MIAMI—Gramercy Property Trust, a publicly traded REIT based in New York, just acquired a 184,210-square-foot bulk storage distribution in Miami for $10.1 million. NW 112 Street Properties, a private local investor, sold the industrial asset in a sale-leaseback deal.

Located at 3350-3450 Northwest 112th Street in the Gratigny Industrial Park, the seller is a document storage company known as International Data Depository (IDD). IDD will remain in the building as a tenant.

“This transaction is just another example of the tremendous demand for well-located and functional industrial product in the Miami market,” says CBRE vice president Devin White, who represented the buyer in the deal. “Gratigny Industrial Park consistently outperforms the market due to its functional buildings and strong tenant base and as a result, over the years, ownership in the park has become more institutional.”

Built in 1973 and 1979 on a 6.31-acre site, the industrial park features buildings with loading for up to 53-foot box trucks and rail service by CSX. The industrial asset also features 22- to-26-foot clear ceiling heights, and T-5 lighting with motion sensors throughout the warehouse.

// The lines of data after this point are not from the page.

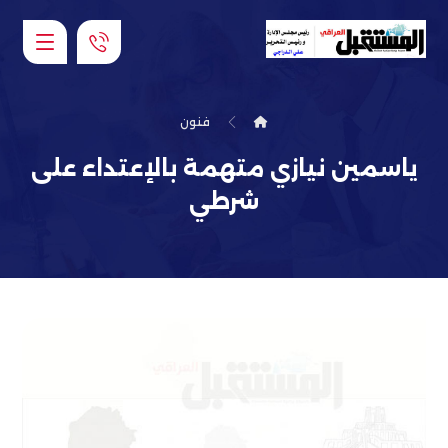
فنون
ياسمين نيازي متهمة بالإعتداء على
شرطي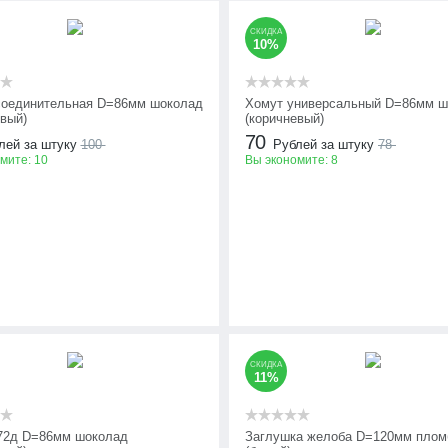
СКИДКА
10%
оединительная D=86мм шоколад
Хомут универсальный D=86мм ш
евый)
(коричневый)
70
лей за штуку
100
Рублей за штуку
78
омите:
10
Вы экономите:
8
СКИДКА
11%
72д D=86мм шоколад
Заглушка желоба D=120мм плом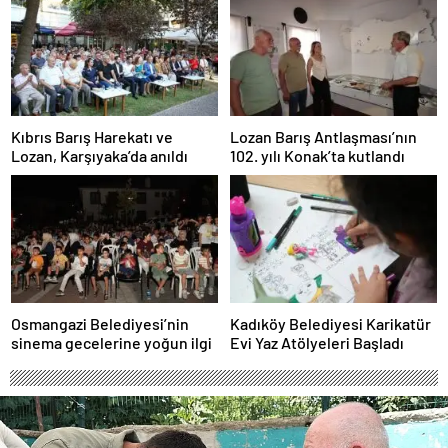
Kıbrıs Barış Harekatı ve
Lozan Barış Antlaşması’nın
Lozan, Karşıyaka’da anıldı
102. yılı Konak’ta kutlandı
Osmangazi Belediyesi’nin
Kadıköy Belediyesi Karikatür
sinema gecelerine yoğun ilgi
Evi Yaz Atölyeleri Başladı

“At closing, the vacancy rate in the Gratigny Industrial Park was less than 2% while vacancy throughout the Miami market was 4.6%,” says CBRE associate Andrew Lehrer, who also worked on the deal on behalf of the buyer. “Because of the strong fundamentals of this submarket, Gramercy moved quickly when presented with this off-market opportunity.”

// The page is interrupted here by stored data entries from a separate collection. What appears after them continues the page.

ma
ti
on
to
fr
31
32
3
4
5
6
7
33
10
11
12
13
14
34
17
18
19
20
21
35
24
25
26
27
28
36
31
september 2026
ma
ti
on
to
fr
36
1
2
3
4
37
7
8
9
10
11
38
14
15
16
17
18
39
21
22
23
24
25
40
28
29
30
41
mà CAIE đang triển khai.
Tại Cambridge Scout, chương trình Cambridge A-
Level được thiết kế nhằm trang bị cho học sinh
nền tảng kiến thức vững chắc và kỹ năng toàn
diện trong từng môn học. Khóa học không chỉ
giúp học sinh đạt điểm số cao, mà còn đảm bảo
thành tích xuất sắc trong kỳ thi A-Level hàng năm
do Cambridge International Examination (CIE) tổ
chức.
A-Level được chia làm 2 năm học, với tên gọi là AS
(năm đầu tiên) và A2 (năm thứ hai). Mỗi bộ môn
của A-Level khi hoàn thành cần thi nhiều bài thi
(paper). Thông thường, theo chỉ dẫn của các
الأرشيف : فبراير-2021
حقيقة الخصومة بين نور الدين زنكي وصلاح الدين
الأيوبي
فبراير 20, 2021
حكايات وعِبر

Jason Fox, managing director and co-head of Global Investments at W.P. Carey (WPC), a REIT specializing in corporate sale-leaseback financing, build-to-suit financing and the acquisition of single-tenant net-lease properties, tells GlobeSt.com sale-leasebacks can make sense for companies. WPC announced record 2013 total investment volume at about $1.8 billion.

 “For companies with real assets that are linked to their long-term business strategies a sale-leaseback can provide a source of long-term capital that allows them to redeploy the value of that real estate in their core business,” says Fox. “By selling a corporate facility to a long-term sale-leaseback investor a company can retain operating control over the property while accessing the liquidity embedded in the asset.”